Am I the only one?

Overwhelmed and at a loss in parenting littles. I’m venting and currently not in my best mindset.

I try my freaking hardest. I’m in the process of breaking the cycle of abusive behaviors my parents implemented on me as a child, while they manifest much differently for me, I catch myself slipping sometimes and I feel like an absolute piece of shit. I generally try to be really patient with my boys, especially my older son at the moment (3.5), giving choices (within reason), being firm where needed, asking what he needs when he is attention seeking, we do activities together, make anything i can a learning opportunity, redirect when misbehaviors come up, talk about choices/consequences, etc. but when he disobeys in a way that hurts me or could hurt or hurts his little brother (10mos) I lose my freaking marbles. The mama bear comes out and I hate myself for yelling at him so harshly when I’m trying SO hard to be loving and firm in how I guide him. He just pushes and pushes and pushes until I freaking lose it and yell at him.

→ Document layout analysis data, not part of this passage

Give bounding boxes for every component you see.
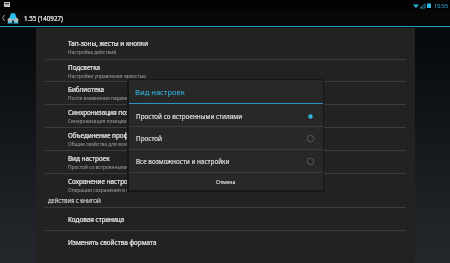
staticText: После изменения параметров требуется xyxy=(68,95,164,102)
button[interactable]: Отмена xyxy=(129,173,323,189)
button[interactable]: Кодовая страница xyxy=(36,208,415,230)
staticText: Общие свойства для всех профилей xyxy=(68,141,154,148)
button[interactable]: Простой xyxy=(129,127,323,149)
staticText: Синхронизация позиции xyxy=(68,108,145,117)
staticText: Библиотека xyxy=(68,85,105,94)
staticText: Операции сохранения и восстановления xyxy=(68,187,165,194)
button[interactable]: Back xyxy=(0,10,22,26)
button[interactable]: Синхронизация позиции xyxy=(36,105,415,127)
button[interactable]: Вид настроек xyxy=(36,151,415,173)
staticText: Вид настроек xyxy=(135,87,185,97)
button[interactable]: Сохранение настроек xyxy=(36,174,415,196)
staticText: Простой со встроенными стилями xyxy=(136,112,243,121)
staticText: Настройки управления яркостью xyxy=(68,73,147,80)
staticText: Отмена xyxy=(216,178,236,185)
staticText: Сохранение настроек xyxy=(68,177,135,186)
button[interactable]: Тап-зоны, жесты и кнопки xyxy=(36,36,415,59)
staticText: ДЕЙСТВИЯ С КНИГОЙ xyxy=(48,198,101,205)
staticText: Вид настроек xyxy=(68,154,110,163)
button[interactable]: Все возможности и настройки xyxy=(129,150,323,172)
staticText: Все возможности и настройки xyxy=(136,157,230,166)
staticText: Настройка действий xyxy=(68,49,117,56)
button[interactable]: Библиотека xyxy=(36,82,415,104)
staticText: Изменить свойства формата xyxy=(68,238,157,247)
staticText: Простой xyxy=(136,134,162,143)
staticText: 1.55 (140927) xyxy=(24,14,63,22)
staticText: 10:55 xyxy=(434,2,449,9)
button[interactable]: Изменить свойства формата xyxy=(36,231,415,253)
button[interactable]: Объединение профилей xyxy=(36,128,415,150)
button[interactable]: Простой со встроенными стилями xyxy=(129,105,323,127)
staticText: Простой со встроенными стилями xyxy=(68,164,150,171)
staticText: Тап-зоны, жесты и кнопки xyxy=(68,39,149,48)
staticText: Синхронизация позиции с другими xyxy=(68,118,152,125)
staticText: Объединение профилей xyxy=(68,131,144,140)
staticText: Кодовая страница xyxy=(68,215,125,224)
button[interactable]: Подсветка xyxy=(36,60,415,82)
staticText: Подсветка xyxy=(68,63,101,72)
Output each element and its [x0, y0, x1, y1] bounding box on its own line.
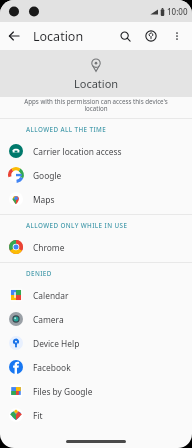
- staticText: Maps: [33, 194, 55, 205]
- button[interactable]: Files by Google: [0, 379, 192, 403]
- button[interactable]: Facebook: [0, 355, 192, 379]
- staticText: Fit: [33, 410, 43, 421]
- button[interactable]: Maps: [0, 187, 192, 211]
- button[interactable]: Camera: [0, 307, 192, 331]
- button[interactable]: Chrome: [0, 235, 192, 259]
- button[interactable]: More options: [164, 23, 190, 49]
- staticText: Camera: [33, 314, 64, 325]
- button[interactable]: Search: [112, 23, 138, 49]
- button[interactable]: Help: [138, 23, 164, 49]
- staticText: Calendar: [33, 290, 69, 301]
- button[interactable]: Device Help: [0, 331, 192, 355]
- staticText: Apps with this permission can access thi…: [16, 97, 176, 113]
- staticText: 10:00: [167, 6, 188, 17]
- staticText: Carrier location access: [33, 146, 122, 157]
- staticText: ALLOWED ALL THE TIME: [26, 125, 107, 134]
- staticText: Google: [33, 170, 62, 181]
- staticText: Files by Google: [33, 386, 93, 397]
- staticText: Location: [33, 28, 84, 45]
- button[interactable]: Calendar: [0, 283, 192, 307]
- button[interactable]: Fit: [0, 403, 192, 427]
- button[interactable]: Carrier location access: [0, 139, 192, 163]
- staticText: Device Help: [33, 338, 80, 349]
- staticText: ALLOWED ONLY WHILE IN USE: [26, 221, 128, 230]
- button[interactable]: Back: [0, 22, 28, 50]
- button[interactable]: Google: [0, 163, 192, 187]
- staticText: Location: [74, 76, 119, 91]
- staticText: Facebook: [33, 362, 71, 373]
- staticText: DENIED: [26, 269, 52, 278]
- staticText: Chrome: [33, 242, 65, 253]
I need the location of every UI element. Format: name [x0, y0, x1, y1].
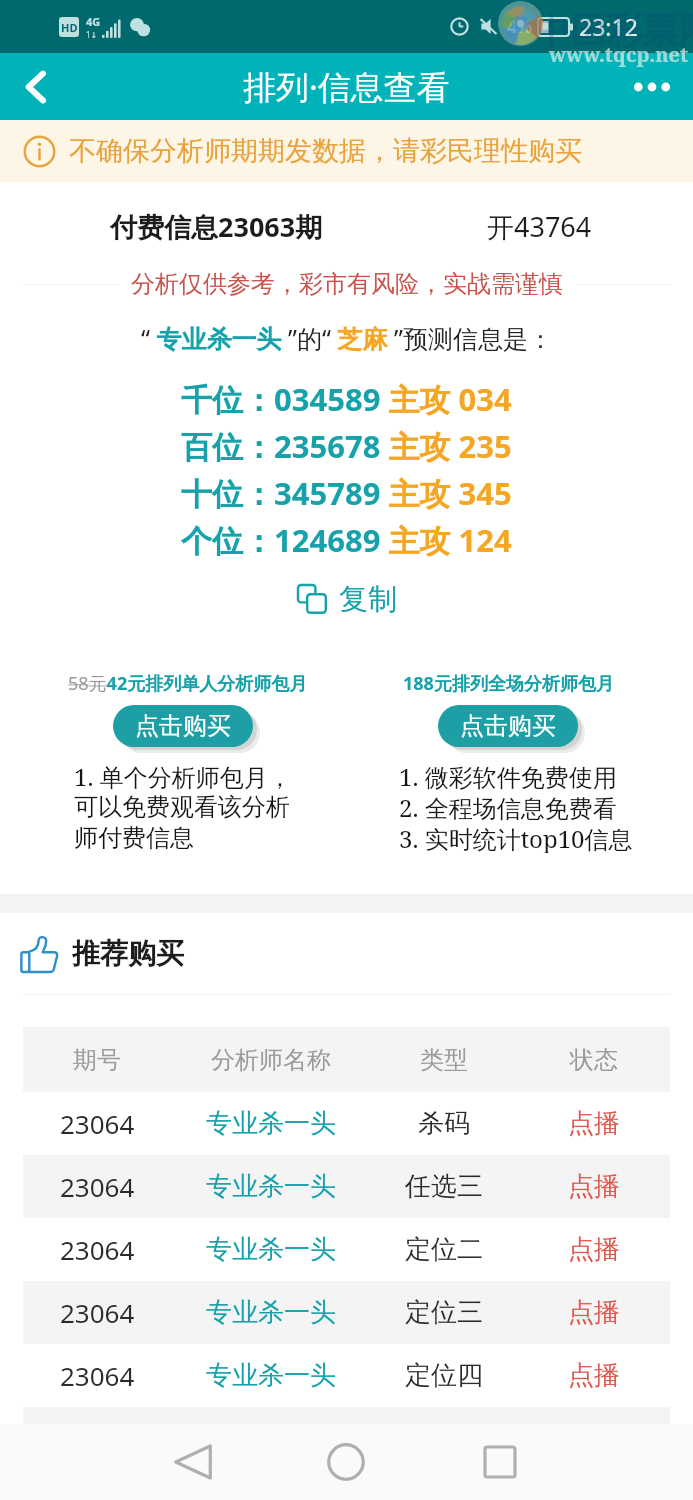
staticText: 千位：034589 主攻 034 — [181, 378, 512, 420]
staticText: 专业杀一头 — [206, 1107, 336, 1140]
staticText: 不确保分析师期期发数据，请彩民理性购买 — [69, 134, 582, 168]
button[interactable]: 点击购买 — [113, 705, 253, 747]
staticText: 23064 — [60, 1106, 135, 1141]
staticText: 1. 单个分析师包月， — [74, 760, 292, 791]
staticText: 定位三 — [405, 1296, 483, 1329]
button[interactable]: 23064 — [23, 1281, 670, 1344]
staticText: 专业杀一头 — [206, 1170, 336, 1203]
staticText: 开43764 — [487, 208, 592, 245]
button[interactable]: 23064 — [23, 1218, 670, 1281]
button[interactable]: 点击购买 — [438, 705, 578, 747]
staticText: 专业杀一头 — [206, 1359, 336, 1392]
staticText: 中国彩票网 — [534, 8, 693, 53]
button[interactable]: 复制 — [287, 577, 407, 621]
staticText: HD — [61, 20, 78, 35]
staticText: 点播 — [568, 1296, 620, 1329]
staticText: 点播 — [568, 1170, 620, 1203]
button[interactable]: 23064 — [23, 1092, 670, 1155]
staticText: 付费信息23063期 — [110, 208, 323, 245]
staticText: “ 专业杀一头 ”的“ 芝麻 ”预测信息是： — [141, 321, 553, 355]
staticText: 定位四 — [405, 1359, 483, 1392]
button[interactable]: 23064 — [23, 1344, 670, 1407]
staticText: 类型 — [420, 1045, 468, 1075]
staticText: 杀码 — [418, 1107, 470, 1140]
staticText: 可以免费观看该分析 — [74, 792, 290, 822]
button[interactable]: Back — [157, 1440, 229, 1484]
staticText: 任选三 — [405, 1170, 483, 1203]
staticText: 点击购买 — [460, 711, 556, 741]
staticText: 1↓ — [86, 29, 98, 40]
staticText: 师付费信息 — [74, 823, 194, 853]
staticText: 4G — [86, 14, 101, 29]
staticText: 百位：235678 主攻 235 — [181, 425, 512, 467]
staticText: 分析仅供参考，彩市有风险，实战需谨慎 — [131, 269, 563, 299]
staticText: 推荐购买 — [72, 936, 184, 971]
button[interactable]: Recents — [464, 1440, 536, 1484]
staticText: 复制 — [339, 581, 397, 617]
staticText: 4% — [507, 14, 533, 39]
button[interactable]: 23064 — [23, 1407, 670, 1470]
staticText: 23064 — [60, 1358, 135, 1393]
staticText: 23064 — [60, 1232, 135, 1267]
staticText: 点播 — [568, 1107, 620, 1140]
staticText: 点播 — [568, 1233, 620, 1266]
staticText: 23:12 — [579, 11, 638, 42]
staticText: 十位：345789 主攻 345 — [181, 472, 512, 514]
staticText: 58元42元排列单人分析师包月 — [68, 671, 308, 696]
staticText: 专业杀一头 — [206, 1296, 336, 1329]
staticText: 专业杀一头 — [206, 1233, 336, 1266]
staticText: 状态 — [570, 1045, 618, 1075]
staticText: 23064 — [60, 1295, 135, 1330]
button[interactable]: Back — [6, 57, 66, 117]
staticText: 2. 全程场信息免费看 — [399, 791, 617, 822]
staticText: 个位：124689 主攻 124 — [181, 519, 512, 561]
staticText: 分析师名称 — [211, 1045, 331, 1075]
staticText: 23064 — [60, 1169, 135, 1204]
button[interactable]: 23064 — [23, 1155, 670, 1218]
staticText: 1. 微彩软件免费使用 — [399, 760, 617, 791]
staticText: 3. 实时统计top10信息 — [399, 822, 633, 853]
staticText: 188元排列全场分析师包月 — [403, 671, 614, 696]
button[interactable]: Home — [310, 1440, 382, 1484]
staticText: 期号 — [73, 1045, 121, 1075]
staticText: www.tqcp.net — [549, 41, 689, 68]
staticText: 定位二 — [405, 1233, 483, 1266]
staticText: 点播 — [568, 1359, 620, 1392]
staticText: 点击购买 — [135, 711, 231, 741]
staticText: 专业杀一头 — [206, 1422, 336, 1455]
staticText: 排列·信息查看 — [243, 64, 450, 109]
button[interactable]: More options — [625, 60, 679, 114]
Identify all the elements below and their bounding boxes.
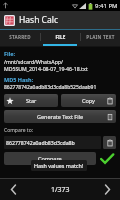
staticText: Star — [26, 97, 37, 104]
staticText: 862778742a0adb83d3cda8b — [6, 139, 75, 146]
staticText: Hash values match! — [34, 162, 84, 169]
button[interactable]: 862778742a0adb83d3cda8b — [4, 136, 101, 149]
staticText: STARRED — [9, 34, 31, 40]
staticText: Hash Calc — [19, 14, 59, 26]
button[interactable]: Previous — [0, 179, 26, 200]
staticText: Copy — [82, 97, 95, 104]
button[interactable]: Copy — [61, 94, 116, 107]
button[interactable]: Next — [94, 179, 120, 200]
staticText: 9:41 PM — [95, 2, 118, 10]
staticText: /mnt/sdcard/WhatsApp/ — [4, 58, 63, 65]
button[interactable]: Star — [4, 94, 58, 107]
staticText: Compare — [38, 155, 62, 162]
other: Copy to clipboard — [106, 97, 114, 105]
staticText: Compare to: — [4, 127, 33, 134]
button[interactable]: STARRED — [0, 30, 40, 44]
other: Generate text file — [106, 113, 114, 121]
staticText: MD5SUM_2014-08-07_19-46-18.txt — [4, 65, 88, 72]
button[interactable]: Compare — [4, 152, 96, 165]
button[interactable]: Generate Text File — [4, 110, 116, 123]
staticText: 1/373 — [51, 185, 70, 195]
staticText: 862778742a0adb83d3cda8b525daab91 — [4, 84, 97, 91]
button[interactable]: Paste from clipboard — [103, 136, 116, 149]
other: Star — [6, 97, 14, 105]
button[interactable]: FILE — [41, 30, 80, 44]
button[interactable]: PLAIN TEXT — [81, 30, 120, 44]
staticText: File: — [4, 50, 16, 57]
staticText: Generate Text File — [37, 113, 84, 120]
staticText: MD5 Hash: — [4, 76, 34, 83]
staticText: PLAIN TEXT — [86, 34, 115, 40]
staticText: FILE — [55, 34, 66, 40]
other: Copy to clipboard — [106, 139, 114, 147]
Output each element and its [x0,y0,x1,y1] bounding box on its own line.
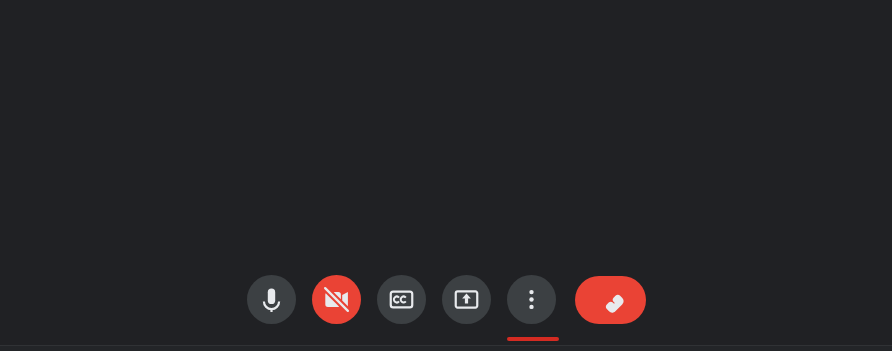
button[interactable]: Mute microphone [247,275,296,324]
button[interactable]: More options [507,275,556,324]
button[interactable]: Closed captions [377,275,426,324]
button[interactable]: Present screen [442,275,491,324]
button[interactable]: Leave call [575,276,646,324]
button[interactable]: Turn on camera [312,275,361,324]
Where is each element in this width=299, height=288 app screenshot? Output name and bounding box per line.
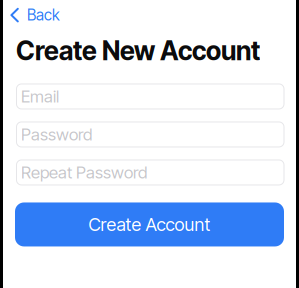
staticText: Password <box>21 124 92 145</box>
staticText: Back <box>27 6 60 24</box>
staticText: Create Account <box>88 214 210 235</box>
button[interactable]: Back <box>3 3 68 27</box>
staticText: Create New Account <box>16 35 260 66</box>
staticText: Repeat Password <box>21 162 147 183</box>
staticText: Email <box>21 86 59 107</box>
button[interactable]: Create Account <box>15 202 284 246</box>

Then I feel horrible. It was at its beginning/worst after my second was born, and has gotten tremendously better since, but I still have moments and then feel so much worse for them. I’m overwhelmed with advice from my therapist who also specialized in child development and behavioral issues in children, parenting classes (I’ve done two), books on children’s brains, and feel like I still can’t figure out what works for my own son at times, and really for MYSELF in those moments, the ideas and scenarios are great but it seems like the worst case scenario always happens. It doesn’t help that I’m doing it all 100% alone and dealing with several major life stressors at once. I started this after yelling at him for playing peek a boo with his brother using my body as the barrier and bonking his brothers head after I asked him to play on the rug several times so he wouldn’t distract his brother who I was trying to put to bed(were currently all sleeping in the same room), in reality it’s a small thing and was actually really sweet, just the worst timing as his brother was trying to nurse and settle down, now post baby going down and a conversation with him he’s teaching me through a yoga flow. Seriously? I guess some of the good things are sticking. In our defense these behaviors are fairly rare now, but when they happen they are so so hard and I feel so bad!!!

Urgh I just need to know I’m not alone.